Interview Cheatsheet — Durability#

When does durability come up in an interview?

Any time you store data. The interviewer will ask "what happens if the server crashes?" or "what's your RPO?" — this cheatsheet is your answer.


The Four Layers — Always Present as a Chain#

"Durability has four layers — each covers a failure the previous one can't handle."

Layer 1 — WAL
  What it covers: single server crash, power loss, partial write
  How: append intention to log before writing data → replay on recovery

Layer 2 — Replication (same data center)
  What it covers: single node disk failure
  How: WAL shipped to replicas in real time

Layer 3 — Multi-region replication
  What it covers: entire data center failure
  How: async or sync replication across geographic regions

Layer 4 — Backups
  What it covers: logical corruption, accidental deletion, ransomware
  How: point-in-time snapshots that replication cannot corrupt

Moment 1 — "What happens if the database server crashes?"#

"WAL ensures no data is lost on a single server crash. Every write is logged before it touches the data — on recovery the database replays the log and completes any interrupted operations. The user either got a confirmed write or an error. No corrupted in-between state."

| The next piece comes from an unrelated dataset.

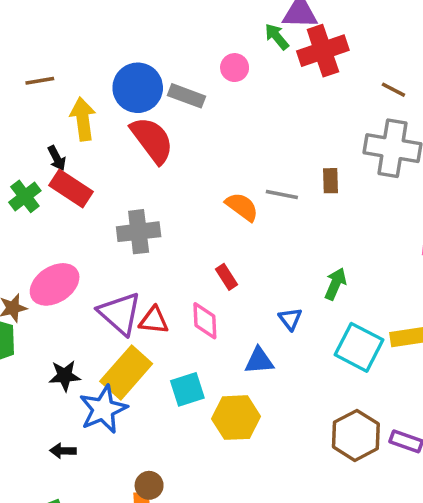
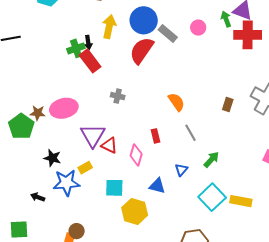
red semicircle: (152, 140) -> (142, 50), turned -128
gray line: (282, 194) -> (191, 133), moved, turned 30
green cross: (25, 196) -> (76, 48), moved
gray cross: (139, 232) -> (118, 96), size x0.6
yellow rectangle: (126, 373) -> (85, 168), size x0.5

Moment 2 — "What's your RPO?"#

Connect RPO directly to your backup strategy:

Backup Strategy RPO
Weekly full only Up to 7 days
Weekly full + daily incremental Up to 24 hours
Weekly full + hourly incremental Up to 1 hour
Continuous WAL archiving Seconds

"RPO is determined by backup frequency. For this system I'd do weekly full backups with hourly incrementals — RPO of one hour. For the payment data specifically, continuous WAL archiving to get RPO under a minute."


Moment 3 — "Why do you need backups if you have replication?"#

"Replication copies everything in real time — including mistakes. A bug that deletes all user records replicates to every region in milliseconds. Replication can't save you there. Backups are point-in-time snapshots taken before the corruption — they're the only way to recover from logical failures. Replication handles hardware failures, backups handle logical failures. You need both."

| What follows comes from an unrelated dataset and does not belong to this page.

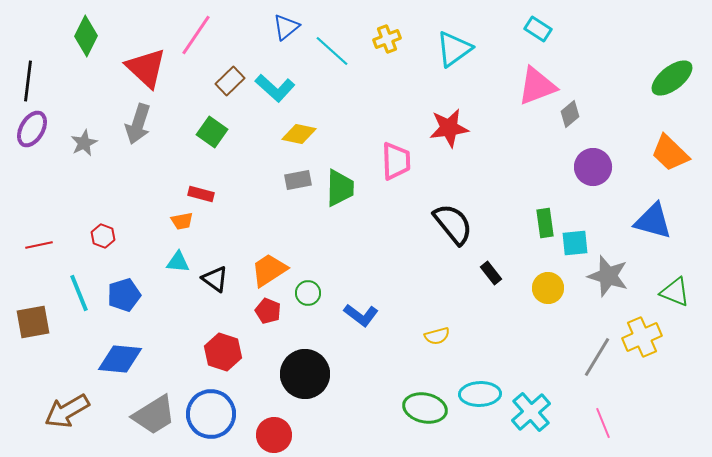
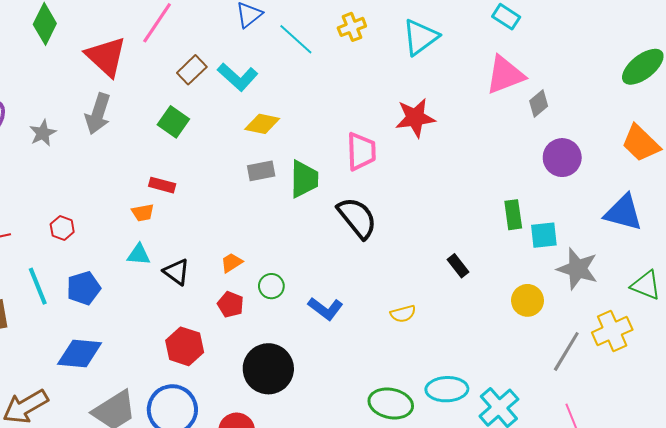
black semicircle: (453, 224) -> (357, 218), moved
orange trapezoid: (269, 270) -> (232, 263), size x0.6
yellow circle: (548, 288) -> (527, 300), moved
yellow semicircle: (437, 336) -> (403, 314), moved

Durability vs Availability — State the Difference#

These are independent guarantees — don't conflate them

Durable but unavailable:
  DB crashes → users can't access data → but data is safe on disk
  Restart → data back → zero data lost

Available but not durable:
  Redis with no persistence → always up → power cut → all data gone

"Durability and availability are independent. Redis by default is available but not durable. PostgreSQL with replication is both. I'd choose based on what the data represents — session cache can be non-durable, user orders cannot."


The Full Durability Checklist#

  • [ ] Mentioned WAL for single server crash survival
  • [ ] Mentioned replication — at least node level, ideally multi-region
  • [ ] Stated sync vs async replication and justified the choice (RPO = 0 → sync)
  • [ ] Mentioned backups — full + incremental strategy
  • [ ] Connected backup frequency to RPO
  • [ ] Explained why replication and backups are complementary, not alternatives
  • [ ] Distinguished durability from availability

Quick Reference#

Four layers:
  WAL              → survives: crash, power loss
  Replication      → survives: disk failure, node failure
  Multi-region     → survives: data center failure
  Backups          → survives: logical corruption, accidental deletion

Backup strategy:
  Full weekly + incremental daily  → RPO 24h
  Full weekly + incremental hourly → RPO 1h
  Continuous WAL archiving         → RPO seconds

Sync vs async replication:
  Sync  → RPO = 0, higher latency  → payments, banking
  Async → RPO > 0, lower latency   → social feeds, analytics

Durability ≠ Availability:
  Redis  → available, not durable (no persistence)
  Postgres + replication → both